OCR engine not detecting text and therefore not recognizing it

Forum for the PDF-XChange Editor - Free and Licensed Versions

Moderators: TrackerSupp-Daniel, Tracker Support, Paul - Tracker Supp, Vasyl-Tracker Dev Team, Chris - Tracker Supp, Sean - Tracker, Ivan - Tracker Software, Tracker Supp-Stefan

Post Reply
JohnCLeBlanc
User
Posts: 18
Joined: Tue Jul 01, 2014 1:02 am
Contact:

OCR engine not detecting text and therefore not recognizing it

Post by JohnCLeBlanc »

Hi,
"Test OCR -- BEFORE.pdf" is an extract from a government publication that contains both text and images but is not searchable. I ran OCR (enhanced) and saved it as "Test OCR -- SEARCHABLE IMAGES.pdf".

Unfortunately, only the text in the headers/footers and graphics are searchable. This can be shown by searching for "2". It only shows up in the footers and figures.

Can the OCR engine be configured to convert the main text in the document?

btw, is there a way to tell if a pdf is searchable other than by trying to search for something? It would be nice to know at a glance whether or not I have to run OCR on it.
Attachments
Test OCR -- SEARCHABLE IMAGES.pdf
(283.41 KiB) Downloaded 61 times
Test OCR -- BEFORE.pdf
(276.25 KiB) Downloaded 57 times
Willy Van Nuffel
User
Posts: 2347
Joined: Wed Jan 18, 2006 12:10 pm

Re: OCR engine not detecting text and therefore not recognizing it

Post by Willy Van Nuffel »

To me it seems like there is something wrong with the embedded Cambria fonts in the document.
When you select text and copy this to (for example) Notepad, it is unreadable.
When you look at the text via the Content pane, the text seems to be missing.

Can you check with which software-application the faulty PDF has been made?
I suppose the original file (where you made the extraction of) was not made with PDF-XChange ?

A possible work-around for now, to make it "searchable", is to print the PDF 'as image' to a new PDF and then run OCR onto it (see attached file).

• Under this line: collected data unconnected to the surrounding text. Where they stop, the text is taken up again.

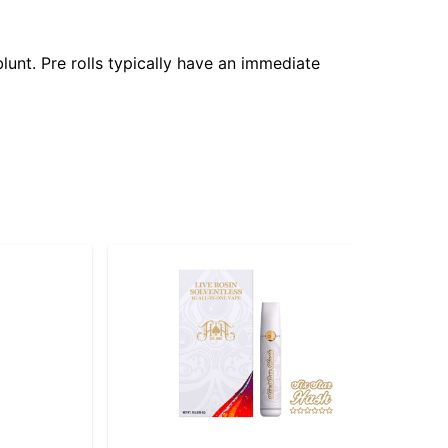
lunt. Pre rolls typically have an immediate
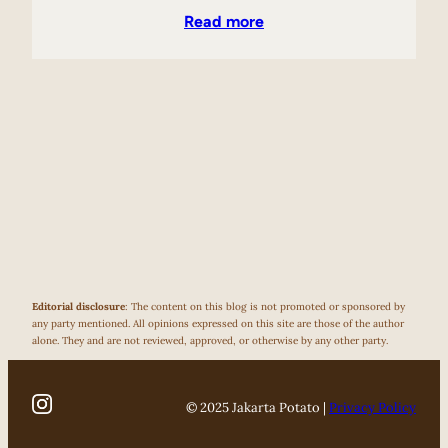
Read more
Editorial disclosure
: The content on this blog is not promoted or sponsored by
any party mentioned. All opinions expressed on this site are those of the author
alone. They and are not reviewed, approved, or otherwise by any other party.
© 2025 Jakarta Potato |
Privacy Policy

However, take care, it will not be possible to directly edit it anymore.

To see if a PDF is only images and needs to be OCR'ed, is to look into the Document properties, at Fonts.
If there are no fonts at all, then the PDF is purely image and is not searchable.

The problem with your current PDF is rather a question for Tracker Support.
Attachments
Test OCR -- AFTER.pdf
(3.01 MiB) Downloaded 46 times
User avatar
PHK
User
Posts: 896
Joined: Tue Nov 24, 2020 4:02 pm

Re: OCR engine not detecting text and therefore not recognizing it

Post by PHK »

Willy Van Nuffel wrote: Wed Oct 06, 2021 6:26 pm ....A possible work-around for now, to make it "searchable", is to print the PDF 'as image' to a new PDF and then run OCR onto it...
This is the technique I find most useful. To elaborate more on Willy's suggestion, there is a tick box in the print pop-up box towards the lower left of the box that invites the user to "Print as Image". Click its box to its left to show a tick mark and proceed.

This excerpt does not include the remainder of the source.